■ How to complete this task: Once the pictures are set aside, reproduce all of the records exactly.

■ Dataset:
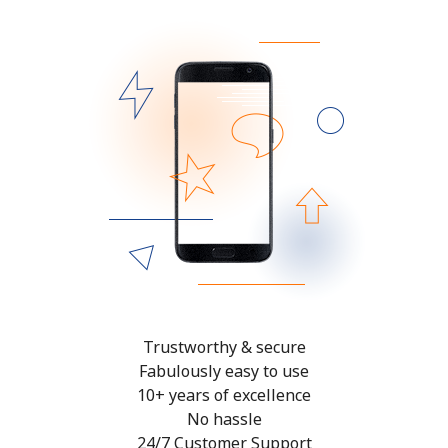
Trustworthy & secure
Fabulously easy to use
10+ years of excellence
No hassle
24/7 Customer Support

■ Result of the task:
Trustworthy & secure
Fabulously easy to use
10+ years of excellence
No hassle
24/7 Customer Support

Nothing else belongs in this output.